Designing Idempotent Handlers
The dark side of eventual consistency is duplication. Because Event Grid guarantees “at least once” delivery, handlers must be idempotent. That means each event must carry enough information to allow the receiver to check if it has already processed it. The most common strategy is to store a processed event log keyed by message ID or some other unique identifier.
if (await db.ProcessedEvents.AnyAsync(e => e.EventId == evt.Id, stopToken))
return; // already handled
Idempotency is not an afterthought. It’s what lets you replay events during recovery without breaking downstream state. In a distributed world, it’s the new transaction boundary.
Handling Failures Without Rollback
A DTC transaction rolls back if any participant fails. With Outbox driven eventing, you don’t roll back, you compensate. If the Payment API succeeds but the Fulfilment API fails to respond, you can emit a PaymentRefundInitiated event after a timeout. Compensation is explicit, not automatic. It makes failure visible, and that’s a good thing. You can log, retry, or escalate without freezing the whole system and you always know whats going on.

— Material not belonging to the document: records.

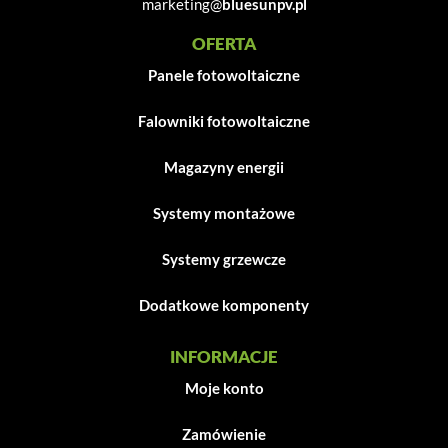
marketing@
bluesunpv.pl
OFERTA
Panele fotowoltaiczne
Falowniki fotowoltaiczne
Magazyny energii
Systemy montażowe
Systemy grzewcze
Dodatkowe komponenty
INFORMACJE
Moje konto
Zamówienie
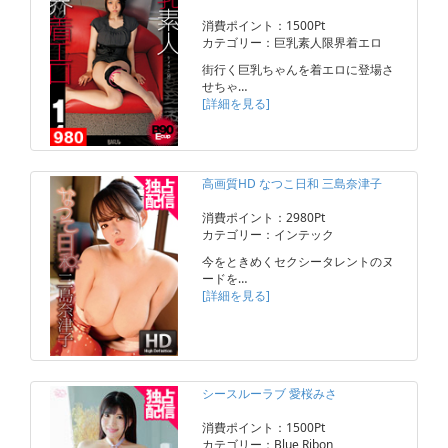
消費ポイント：1500Pt
カテゴリー：巨乳素人限界着エロ
街行く巨乳ちゃんを着エロに登場さ
せちゃ…
[詳細を見る]
高画質HD なつこ日和 三島奈津子
消費ポイント：2980Pt
カテゴリー：インテック
今をときめくセクシータレントのヌ
ードを…
[詳細を見る]
シースルーラブ 愛桜みさ
消費ポイント：1500Pt
カテゴリー：Blue Ribon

Compensation workflows can be implemented with Durable Functions, a lightweight saga orchestrator, or even a background service that listens for missing transitions. The key is to treat the Outbox as the single source of truth for intent and let compensating events handle the recovery.

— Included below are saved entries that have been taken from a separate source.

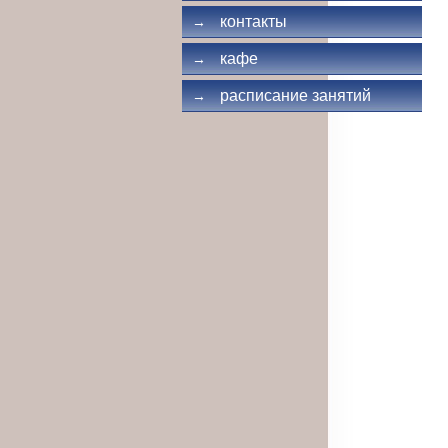
контакты
→
кафе
→
расписание занятий
→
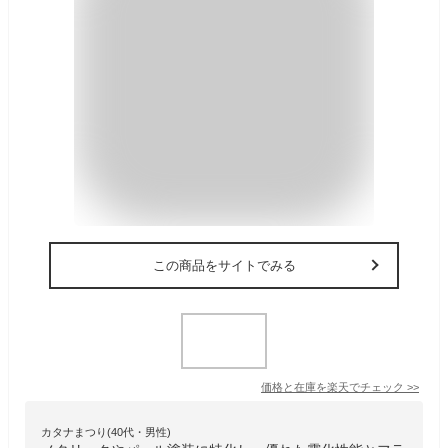
この商品をサイトでみる
価格と在庫を
楽天
でチェック
>>
カタナまつり(40代・男性)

Implementing the Outbox Dispatcher
A production quality Outbox dispatcher in .NET can be implemented as a hosted background service. It runs on a configurable schedule, reads unsent messages, publishes them, and updates their state.
public sealed class OutboxDispatcher(OutboxDbContext db, IEventPublisher publisher, ILogger<OutboxDispatcher> log)
: BackgroundService
{
protected override async Task ExecuteAsync(CancellationToken stopToken)
{
while (!stopToken.IsCancellationRequested)
{
var pending = await db.OutboxMessages
.Where(m => !m.Dispatched)
.OrderBy(m => m.CreatedUtc)
.Take(50)
.ToListAsync(stopToken);
foreach (var msg in pending)
{
try
{
await publisher.PublishAsync(msg, stopToken);
msg.MarkDispatched();
}
catch (Exception ex)
{
log.LogWarning(ex, "Failed to publish {MessageId}", msg.Id);
}
}
await db.SaveChangesAsync(stopToken);
await Task.Delay(TimeSpan.FromSeconds(10), stopToken);
}
}
}
This approach scales linearly. You can deploy multiple instances of the same service, each processing different batches without conflict. With proper locking or “claimed until” timestamps, you can safely scale horizontally.
Tracing and Observability
Outbox dispatchers form the connective layer of your system. Without visibility, diagnosing cross service flows becomes impossible. Integrating OpenTelemetry tracing here is vital. Tag spans with message IDs, entity IDs, and event types, then export traces to Application Insights or Grafana Tempo. The result is an end to end trace showing how a command in one API triggers a chain of Outbox writes and Event Grid publishes that culminate in a state change somewhere else.
Testing
Testing eventual consistency feels counter intuitive because you can’t assert instantaneous state. Instead, you assert convergence over time. Write integration tests that wait until all events for a given aggregate have propagated. Use in memory Event Grid simulators during tests and verify that Outbox records eventually reach a dispatched state. This shows wether the system eventually stabilises into the correct outcome.
Evolving the Pattern
The Outbox + Event Grid combination is only the beginning. You can extend it with an Inbox pattern to handle deduplication, or introduce a “Transaction Log Tailing” approach where change data capture streams replace explicit Outbox tables. You can even replace Event Grid with Service Bus Topics for ordered message delivery when required. What we really care about is that the transaction boundary remains local and the communication remains event driven.
Distributed systems can’t pretend to be monoliths. The Outbox pattern and Azure Event Grid let you model cross service coordination without DTC. You gain scalability, traceability, and resilience at the cost of simplicity, and that’s a trade worth making more times than not.